In discussing the most disappointing season in his six-year tenure, Ballard acknowledged mounting criticism of his decisions and publicly reckoned with the significant challenges facing the Colts (4-12-1).
“I failed,” Ballard said. “I’m not going to sit up here and make excuses. I failed a lot of people.”
Among the chief reasons for the Colts’ struggles, which led to the firing of former coach Frank Reich in November, has been the team’s approach to the quarterback position, Ballard said. The Colts have had different starting QBs to open each of the past five seasons, and the team had three different quarterbacks — Matt Ryan, Sam Ehlinger and Nick Foles — start games in 2022.
“Looking back on it, when you’re changing quarterbacks every year, it’s tough,” Ballard said. “It’s tough on everybody. It’s tough on the team. Not getting that position settled has a little something to do with [the team’s predicament].”
The Colts, who hold the No. 4 pick in April’s NFL draft, are widely expected to select a quarterback. Asked directly whether he was willing to be aggressive, perhaps even trading up to No. 1, Ballard didn’t flinch.
“I’ll do whatever it takes,” said Ballard, who in the past has expressed some reluctance to invest in a rookie quarterback. “If we thought there’s a player that we’re driven to get that makes the franchise and the team better, that’s what we would do.
“We understand the importance of the position. To get one that you can win with and to be right is the most important thing — not if we take one or not. It’s being right.”

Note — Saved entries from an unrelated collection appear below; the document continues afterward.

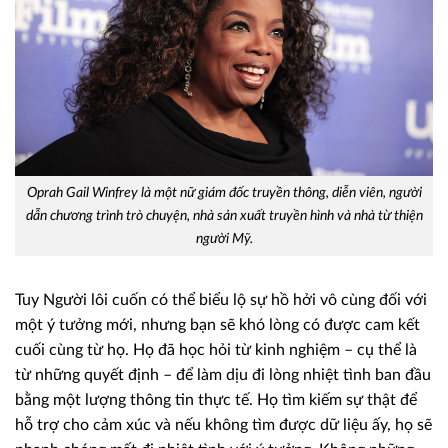
Oprah Gail Winfrey là một nữ giám đốc truyền thông, diễn viên, người
dẫn chương trình trò chuyện, nhà sản xuất truyền hình và nhà từ thiện
người Mỹ.
Tuy Người lôi cuốn có thể biểu lộ sự hồ hởi vô cùng đối với
một ý tưởng mới, nhưng bạn sẽ khó lòng có được cam kết
cuối cùng từ họ. Họ đã học hỏi từ kinh nghiệm – cụ thể là
từ những quyết định – để làm dịu đi lòng nhiệt tình ban đầu
bằng một lượng thông tin thực tế. Họ tìm kiếm sự thật để
hỗ trợ cho cảm xúc và nếu không tìm được dữ liệu ấy, họ sẽ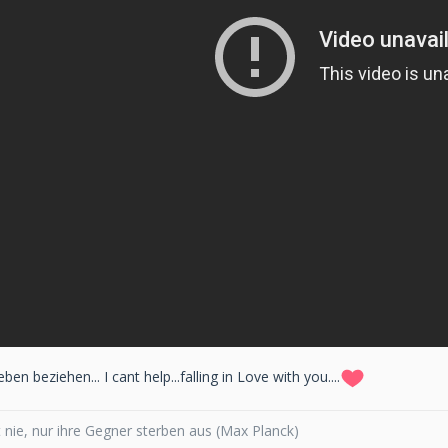
en beziehen... I cant help...falling in Love with you....
 nie, nur ihre Gegner sterben aus (Max Planck)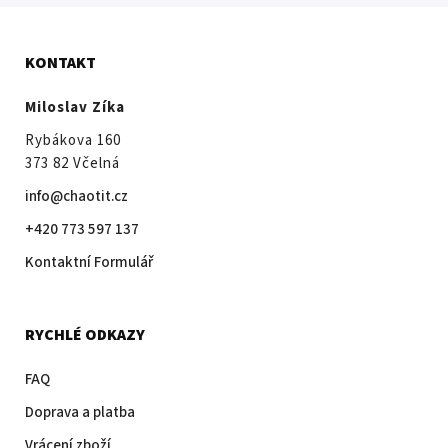
KONTAKT
Miloslav Zíka
Rybákova 160
373 82 Včelná
info@chaotit.cz
+420 773 597 137
Kontaktní Formulář
RYCHLÉ ODKAZY
FAQ
Doprava a platba
Vrácení zboží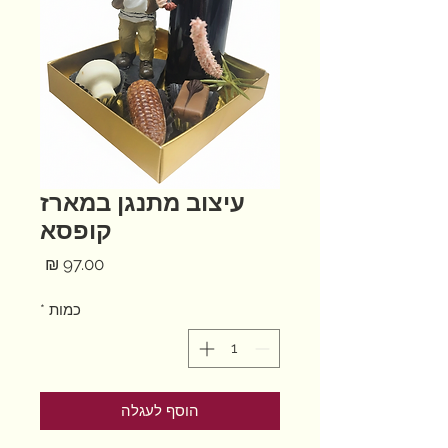
עיצוב מתנגן במארז
קופסא
מחיר
כמות
*
הוסף לעגלה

Ballard pinpointed other mistakes that undermined the team, such as his ill-fated moves at left tackle that resulted in a revolving door at one of the team’s most critical positions.
“You get a vet quarterback and, well, here’s the expectation: We’re going to the Super Bowl,” Ballard said. “… Well, there was holes in there, and our job is to fix those holes.”

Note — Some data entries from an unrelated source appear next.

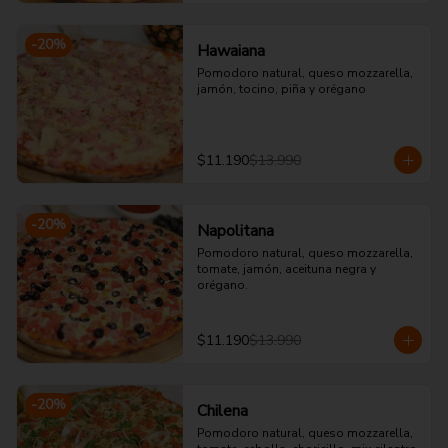
-
20
%
Hawaiana
Pomodoro natural, queso mozzarella, 
jamón, tocino, piña y orégano
$11.190
$13.990
-
20
%
Napolitana
Pomodoro natural, queso mozzarella, 
tomate, jamón, aceituna negra y 
orégano.
$11.190
$13.990
-
20
%
Chilena
Pomodoro natural, queso mozzarella, 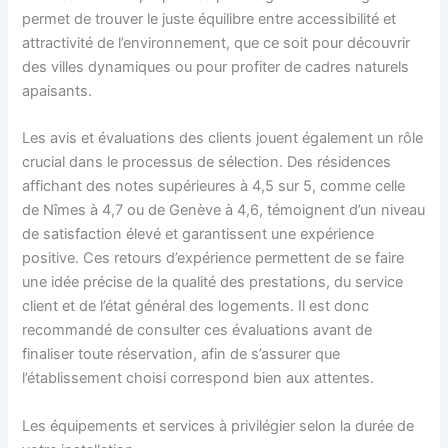
permet de trouver le juste équilibre entre accessibilité et
attractivité de l’environnement, que ce soit pour découvrir
des villes dynamiques ou pour profiter de cadres naturels
apaisants.
Les avis et évaluations des clients jouent également un rôle
crucial dans le processus de sélection. Des résidences
affichant des notes supérieures à 4,5 sur 5, comme celle
de Nîmes à 4,7 ou de Genève à 4,6, témoignent d’un niveau
de satisfaction élevé et garantissent une expérience
positive. Ces retours d’expérience permettent de se faire
une idée précise de la qualité des prestations, du service
client et de l’état général des logements. Il est donc
recommandé de consulter ces évaluations avant de
finaliser toute réservation, afin de s’assurer que
l’établissement choisi correspond bien aux attentes.
Les équipements et services à privilégier selon la durée de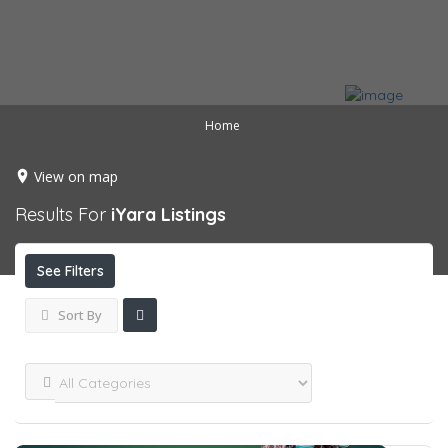
Home
View on map
Results For
iYara
Listings
See Filters
Sort By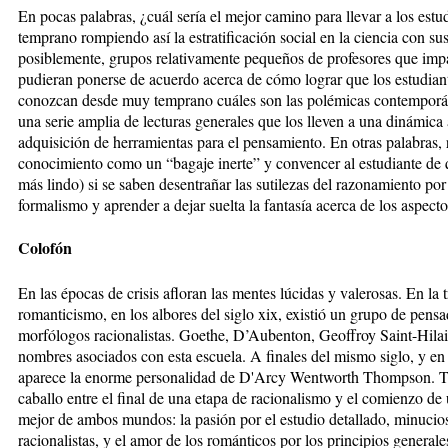
En pocas palabras, ¿cuál sería el mejor camino para llevar a los estu
temprano rompiendo así la estratificación social en la ciencia con s
posiblemente, grupos relativamente pequeños de profesores que impa
pudieran ponerse de acuerdo acerca de cómo lograr que los estudiant
conozcan desde muy temprano cuáles son las polémicas contemporánea
una serie amplia de lecturas generales que los lleven a una dinámica 
adquisición de herramientas para el pensamiento. En otras palabras,
conocimiento como un “bagaje inerte” y convencer al estudiante de 
más lindo) si se saben desentrañar las sutilezas del razonamiento por 
formalismo y aprender a dejar suelta la fantasía acerca de los aspectos
Colofón
En las épocas de crisis afloran las mentes lúcidas y valerosas. En la 
romanticismo, en los albores del siglo xix, existió un grupo de pens
morfólogos racionalistas. Goethe, D’Aubenton, Geoffroy Saint-Hila
nombres asociados con esta escuela. A finales del mismo siglo, y en
aparece la enorme personalidad de D'Arcy Wentworth Thompson. Tod
caballo entre el final de una etapa de racionalismo y el comienzo de
mejor de ambos mundos: la pasión por el estudio detallado, minucios
racionalistas, y el amor de los románticos por los principios generale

There has been much speculation about Ballard’s level of authority, given owner Jim Irsay’s recent exercise of his own power in decision-making.
On that subject, Ballard publicly acknowledged for the first time that he was not in agreement with Irsay on the decision to install Saturday as the team’s interim coach after Reich’s firing. Other specific internal candidates were not discussed, Ballard said. “It never really got to that point,” Ballard said.

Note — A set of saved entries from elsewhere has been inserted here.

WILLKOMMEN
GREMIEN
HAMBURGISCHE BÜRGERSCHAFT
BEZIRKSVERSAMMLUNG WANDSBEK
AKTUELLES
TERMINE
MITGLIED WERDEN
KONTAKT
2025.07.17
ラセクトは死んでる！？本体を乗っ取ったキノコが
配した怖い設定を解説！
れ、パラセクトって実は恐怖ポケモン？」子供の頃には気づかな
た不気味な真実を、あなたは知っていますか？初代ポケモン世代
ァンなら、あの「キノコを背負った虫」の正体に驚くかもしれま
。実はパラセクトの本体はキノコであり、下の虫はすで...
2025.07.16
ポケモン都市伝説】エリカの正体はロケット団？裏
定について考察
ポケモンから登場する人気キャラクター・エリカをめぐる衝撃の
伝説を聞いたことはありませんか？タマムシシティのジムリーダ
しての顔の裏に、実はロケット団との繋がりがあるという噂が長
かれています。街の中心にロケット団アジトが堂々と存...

At the time, Saturday was an ESPN analyst with a part-time role as a Colts consultant. The Colts’ former All-Pro center had no coaching experience in college or the NFL when he was hired.
“This is unprecedented, and we’re putting him into a really tough situation here,” Ballard recalled telling Irsay.
Still, after going 1-7 and suffering multiple losses in historic fashion, Saturday is a candidate in the team’s coaching search, as expected, Ballard confirmed.
Ballard also addressed the perception that Irsay has denied him the ability to make consequential decisions, which would be a significant departure from the past.
“Mr. Irsay lets me do my job,” Ballard said. “He’s a good man and a good owner, and he has a lot of experience in this league, and we talk about everything.
“We don’t always agree. If we’re agreeing all the time, I’m not doing my job.”
As this current coaching search unfolds, Saturday’s close relationship with Irsay is seen as a possible advantage. Ballard denied that Saturday would have an unfair edge over other candidates. The team has already requested permission to interview several coaches, including Detroit Lions offensive coordinator Ben Johnson, Lions defensive coordinator Aaron Glenn and Los Angeles Rams defensive coordinator Raheem Morris.
“[Saturday’s] leg up is that he knows the internal workings and he’s been able to see the inside of what he wants to fix,” Ballard said. “But we will have a process that will be equal for everybody.”
Even after a season that included the firing of Reich and offensive coordinator Marcus Brady and quarterback machinations that included benching Ryan twice, Ballard was adamant that the Colts aren’t far away.
“I do think there’s some building pieces here,” Ballard said. “They’ve got to play better. Our best players gotta play to their standard. But I don’t think we’re devoid of talent. We need to add more talent. There’s areas we need to get better at. But I don’t think we’re completely void of talent.”